Is there a way which this code could be improved so that it would run faster? Currently, this task takes between 11 and 12 seconds to run on my virtual environment

def divisors(n):
    return sum([x for x in range(1, (round(n/2))) if n % x == 0])

def abundant_numbers():
    return [x for x in range(1, 28123) if x < divisors(x)]

result = abundant_numbers()

Answer 1

Whenever you look for speeding up, you should first check whether the algorithm itself should change. And in this case it should.
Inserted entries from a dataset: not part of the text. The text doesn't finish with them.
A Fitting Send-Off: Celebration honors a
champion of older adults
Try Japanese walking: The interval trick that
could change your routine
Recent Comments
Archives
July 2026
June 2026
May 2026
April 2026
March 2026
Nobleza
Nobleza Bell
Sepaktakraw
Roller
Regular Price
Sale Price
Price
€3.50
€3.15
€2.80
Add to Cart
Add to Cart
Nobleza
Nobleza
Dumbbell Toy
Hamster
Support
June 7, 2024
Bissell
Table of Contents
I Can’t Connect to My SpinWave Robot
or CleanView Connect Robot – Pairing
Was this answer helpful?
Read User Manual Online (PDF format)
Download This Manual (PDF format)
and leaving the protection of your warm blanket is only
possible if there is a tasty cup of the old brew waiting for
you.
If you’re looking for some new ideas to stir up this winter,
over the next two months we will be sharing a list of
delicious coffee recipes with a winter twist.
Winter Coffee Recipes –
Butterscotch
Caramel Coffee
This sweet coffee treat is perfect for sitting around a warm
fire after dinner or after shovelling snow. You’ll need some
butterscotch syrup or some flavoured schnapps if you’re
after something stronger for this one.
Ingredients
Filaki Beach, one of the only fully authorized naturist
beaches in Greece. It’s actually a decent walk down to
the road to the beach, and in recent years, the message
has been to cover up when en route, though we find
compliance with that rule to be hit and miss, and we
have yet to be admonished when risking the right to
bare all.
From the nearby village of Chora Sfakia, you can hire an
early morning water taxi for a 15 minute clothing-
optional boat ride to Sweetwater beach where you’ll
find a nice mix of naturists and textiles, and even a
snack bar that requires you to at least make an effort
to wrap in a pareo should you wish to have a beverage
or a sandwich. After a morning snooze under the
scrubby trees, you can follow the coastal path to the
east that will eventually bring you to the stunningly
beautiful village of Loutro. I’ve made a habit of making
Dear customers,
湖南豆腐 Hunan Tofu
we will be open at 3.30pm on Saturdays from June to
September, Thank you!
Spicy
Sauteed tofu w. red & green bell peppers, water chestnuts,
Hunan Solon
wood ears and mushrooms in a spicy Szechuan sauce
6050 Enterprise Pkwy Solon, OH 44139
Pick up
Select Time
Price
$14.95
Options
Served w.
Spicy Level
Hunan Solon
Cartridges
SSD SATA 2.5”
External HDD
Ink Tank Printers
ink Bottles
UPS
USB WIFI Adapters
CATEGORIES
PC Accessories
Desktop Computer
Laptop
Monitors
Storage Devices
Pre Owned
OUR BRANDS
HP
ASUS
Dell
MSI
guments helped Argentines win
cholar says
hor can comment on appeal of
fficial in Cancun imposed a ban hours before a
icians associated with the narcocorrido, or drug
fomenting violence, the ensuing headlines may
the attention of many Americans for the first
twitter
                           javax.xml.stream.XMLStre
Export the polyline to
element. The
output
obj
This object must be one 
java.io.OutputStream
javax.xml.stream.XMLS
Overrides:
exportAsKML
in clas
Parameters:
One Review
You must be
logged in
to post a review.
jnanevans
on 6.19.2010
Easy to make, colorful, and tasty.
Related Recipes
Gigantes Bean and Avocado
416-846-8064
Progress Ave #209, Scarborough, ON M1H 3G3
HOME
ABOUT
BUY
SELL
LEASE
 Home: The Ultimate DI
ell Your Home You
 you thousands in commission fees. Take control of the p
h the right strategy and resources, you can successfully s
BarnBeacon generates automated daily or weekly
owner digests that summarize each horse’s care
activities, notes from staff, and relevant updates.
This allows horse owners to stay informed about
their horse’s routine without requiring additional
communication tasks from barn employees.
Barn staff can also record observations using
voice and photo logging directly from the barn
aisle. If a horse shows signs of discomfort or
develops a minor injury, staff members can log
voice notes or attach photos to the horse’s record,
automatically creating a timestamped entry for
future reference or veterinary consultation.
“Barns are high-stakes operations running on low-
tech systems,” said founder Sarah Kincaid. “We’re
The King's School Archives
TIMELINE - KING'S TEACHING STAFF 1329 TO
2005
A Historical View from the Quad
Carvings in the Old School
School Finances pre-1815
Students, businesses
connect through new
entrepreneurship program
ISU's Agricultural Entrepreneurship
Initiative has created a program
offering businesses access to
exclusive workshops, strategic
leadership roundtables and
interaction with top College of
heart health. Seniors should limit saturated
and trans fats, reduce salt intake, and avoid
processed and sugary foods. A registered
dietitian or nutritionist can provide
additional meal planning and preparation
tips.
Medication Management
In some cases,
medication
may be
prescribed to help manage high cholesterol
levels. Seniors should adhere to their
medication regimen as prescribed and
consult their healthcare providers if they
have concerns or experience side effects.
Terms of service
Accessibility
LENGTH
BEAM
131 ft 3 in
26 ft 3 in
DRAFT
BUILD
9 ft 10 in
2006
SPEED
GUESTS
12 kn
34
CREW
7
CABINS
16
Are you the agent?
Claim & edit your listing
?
Instead of looking for divisors given a number, look for numbers that divide by a divisor. For the latter you can use a sieve-like approach. That leads to this algorithm:

def abundant_numbers(n):
    # All numbers are strict multiples of 1, except 0 and 1 
    divsums = [1] * n  
    for div in range(2, n//2 + 1):  # Corrected end-of-range
        for i in range(2*div, n, div):
            divsums[i] += div  # Sum up divisors for number i
    divsums[0] = 0  # Make sure that 0 is not counted
    return [i for i, divsum in enumerate(divsums) if divsum > i]

result = abundant_numbers(28123)

This runs quite fast, many factors faster than the translation of your algorithm to numpy.

Note that you had a bug in your code. round(n/2) as the range-end can miss a divisor. It should be n//2+1.